いつの間にか腕の傷から流れる血が止まっている。
神為の使い手は傷の治りが早いのだ。
「き、君の術識神為か……。そりゃ拙いね」
鍛冶谷は薄笑いを引き攣らせ、姿勢を正した。
「ま、まあ誰にでも調子の浮き沈みはあるさ。それに、為動機神体操縦士の戦い方は超級や壱級に乗り込んでの派手な大立ち回りだけじゃない。知ってのとおり、君が名誉を挽回する為にお誂え向きの兵器がこの研究所にはある」
「ああ、俺もそいつを当てにしていたところだ。で、明日はどうする? 川岸で一気に仕留めるか?」
「あまり外で騒ぎを起こしたくはないね。
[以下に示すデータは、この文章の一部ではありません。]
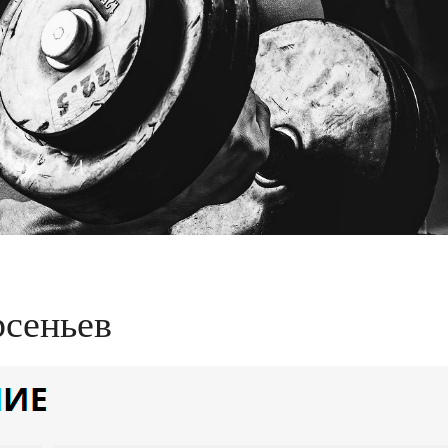
рсеньев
出来れば、此処に誘い込みたい。明日は急遽、研究所を臨時休業にして最低限の監視要員だけを出勤させよう。今から全従業員に連絡して、有休申請を促しておかないとね」
鍛冶谷はキーボードを叩いた。
土生はそんな彼を揶揄う。
「お優しい所長様だな」
「研究者は貴重な人材だ。本来はこれくらい大切に扱うべきものだよ。だというのにこの社会は、あまりにも研究者に過重労働と心理的負荷を掛けて憚らない。僕はあの解らず屋共とは違うんだよ」
鍛冶谷の眼に濁った光が宿る。
それは液晶画面が瞳に映っているせいばかりではないだろう。
「解った。じゃあ明日、この研究所が処刑場になるわけだな」
「聞こえは悪いが、まあそういうことで良いだろう」
「ところで、屋渡の奴は来てないのか? あいつの術識神為の速度なら、一晩でここまで辿り着けるだろうに」
「あいつにも明日決戦になるという見込みは伝えたよ。今日は休んで、明日の朝にこっちへ着くんじゃないか?」
土生の表情がまた険しくなった。
今度の怒りの対象は鍛冶谷ではない。
「屋渡の野郎、手前の失敗で俺達を駆り出しておいて、自分は暢気なもんだぜ」
「そうだね。こっちは良い迷惑だ」
二人とも、屋渡が気に食わないという点では一致していた。